A não ser que você tenha vivido em Plutão nos últimos 10 anos, não é novidade para ninguém que o mercado mudou muito. Na última década vimos ruir verdadeiras fortalezas inexpugnáveis que todos imaginavam ter o seu futuro garantido. Bastava para isso continuar fazendo o que sempre fizeram que tudo se manteria igual. Exemplos não faltam:
Blackberry:a companhia chegou a ter mais de 50% do mercado de celulares nos Estados Unidos, em 2007.
Blockbuster: Nem milhares de clientes fiéis foram capazes de manter seu funcionamento quando surgiu a internet com disponibilização de títulos online, e serviços de streaming em demanda, como Netflix. Inclusive, pasmem, a Blockbuster teve a oportunidade de comprar a Netflix, e não quis, quando ela era uma empresa de delivery de DVD’s. A empresa faliu em 2013.
Yahoo: O Yahoo! era o maior portal de internet do mundo em 2005 e chegou a valer US$ 125 bilhões. Em 2008, já em decadência, negou a proposta de compra pela Microsoft por US$ 44,6 bilhões e acabou sendo vendida este ano por apenas US$ 4,8 bilhões à Verizon.
Editora Abril: Aqui no Brasil, insistindo em vender papel ao invés de conteúdo, o grupo Abril deu entrada na Vara de Falências e Recuperações Judiciais de São Paulo, em 15/08/2018. O valor total da dívida é de R$ 1,6 bilhão sendo que a maior parte está nas mãos dos bancos.
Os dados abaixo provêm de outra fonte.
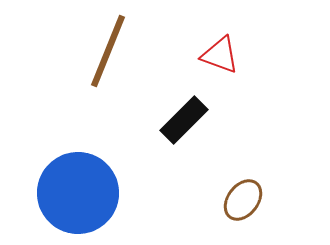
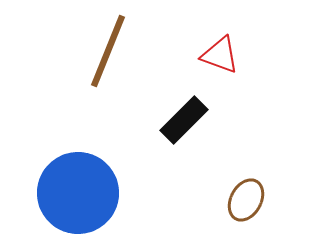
brown ellipse: moved 3 px right; rotated 9 degrees counterclockwise
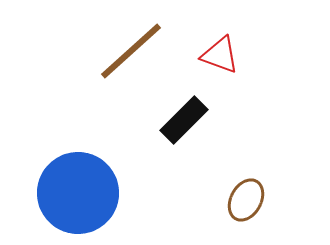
brown line: moved 23 px right; rotated 26 degrees clockwise
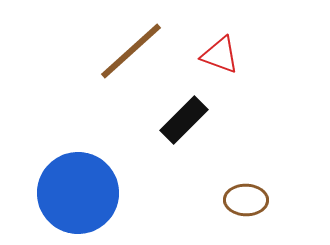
brown ellipse: rotated 63 degrees clockwise
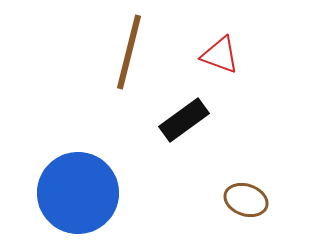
brown line: moved 2 px left, 1 px down; rotated 34 degrees counterclockwise
black rectangle: rotated 9 degrees clockwise
brown ellipse: rotated 18 degrees clockwise
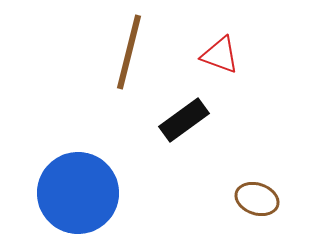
brown ellipse: moved 11 px right, 1 px up
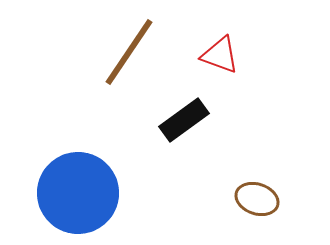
brown line: rotated 20 degrees clockwise
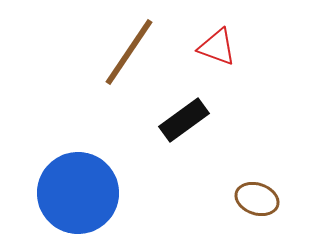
red triangle: moved 3 px left, 8 px up
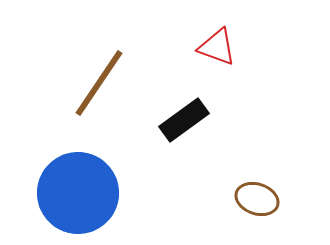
brown line: moved 30 px left, 31 px down
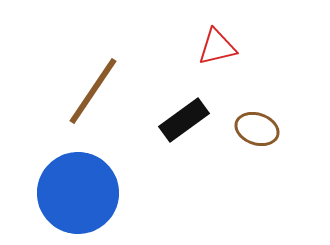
red triangle: rotated 33 degrees counterclockwise
brown line: moved 6 px left, 8 px down
brown ellipse: moved 70 px up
Os exemplos não param por aí. Evidentemente que em cada caso existem questões específicas que levaram as empresas a esta situação e o meu objetivo não é explicar cada um deles. Meu foco é outro. Como as empresas podem se prevenir para não trilharem o mesmo caminho do fracasso? Novamente, cada caso precisa ser aprofundado, mas me atenho a uma questão que vem me incomodando quando esta discussão surge no mundo corporativo.
Muitos executivos ainda vivem em um mundo em que acreditam que o diferencial da sua empresa está apenas no produto. Desta forma toda a estrutura reflete esta visão ultrapassada, e que foi importante até o final do século passado.
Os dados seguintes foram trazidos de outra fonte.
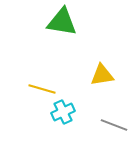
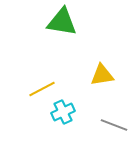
yellow line: rotated 44 degrees counterclockwise
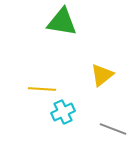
yellow triangle: rotated 30 degrees counterclockwise
yellow line: rotated 32 degrees clockwise
gray line: moved 1 px left, 4 px down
Nos dias atuais, ter um bom produto é apenas o ingresso para o jogo. Quase todas as ofertas das empresas se comoditizaram. O diferencial é quase inexistente e uma empresa hoje pode até abrir mão de seu parque fabril, terceirizando esta atividade e gerenciando apenas a sua marca. Alias, várias delas já fizeram isso.
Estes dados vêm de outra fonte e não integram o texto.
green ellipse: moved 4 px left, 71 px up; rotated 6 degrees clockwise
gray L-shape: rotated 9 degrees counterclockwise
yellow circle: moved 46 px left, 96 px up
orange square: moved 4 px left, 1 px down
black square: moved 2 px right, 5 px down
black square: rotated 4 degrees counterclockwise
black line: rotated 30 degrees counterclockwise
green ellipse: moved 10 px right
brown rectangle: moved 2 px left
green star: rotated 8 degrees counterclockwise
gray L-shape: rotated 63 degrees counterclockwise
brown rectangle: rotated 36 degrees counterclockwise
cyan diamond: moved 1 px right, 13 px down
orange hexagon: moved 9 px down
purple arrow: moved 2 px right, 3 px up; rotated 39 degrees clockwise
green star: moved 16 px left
Atualmente a concorrência vai além do produto, serviço, atendimento, preço, condições comerciais, disponibilidade e satisfação pessoal. Proponho trocarmos todas estas características acima por uma apenas, chamada de experiência de compra e pós-venda, ou seja, a jornada completa do cliente, que envolve os aspectos racionais e emocionais em todos os pontos de contato do cliente com a sua marca.
Quando a empresa passa a se comparar não pelo produto, mas pela experiência do cliente, a situação que já não era fácil, torna-se muito mais complexa. Vamos imaginar a seguinte situação: uma empresa acaba de lançar um novo aplicativo de serviços para o produto que vende. De acordo com o gerente de produto (sim, ainda existem empresas que mantém este cargo) o App desenvolvido é o melhor de sua categoria, quando comparado aos seus concorrentes.
Talvez para chegar a este resultado, a empresa teve muito trabalho. Porém, a visão dos clientes não é esta. Segundo os mesmos, o App é difícil, contra intuitivo, pesado e feio. Mas é o melhor em relação à concorrência direta, diz a empresa. Acontece que os clientes não o comparam mais em relação aos seus concorrentes, mas com todos os Apps disponíveis de todas as empresas, não importa o segmento em que sua empresa atue. Desta forma, o App da sua empresa passou a ser comparado agora com o do Uber, 99 táxi, AirbnB, iFood, Rappi etc.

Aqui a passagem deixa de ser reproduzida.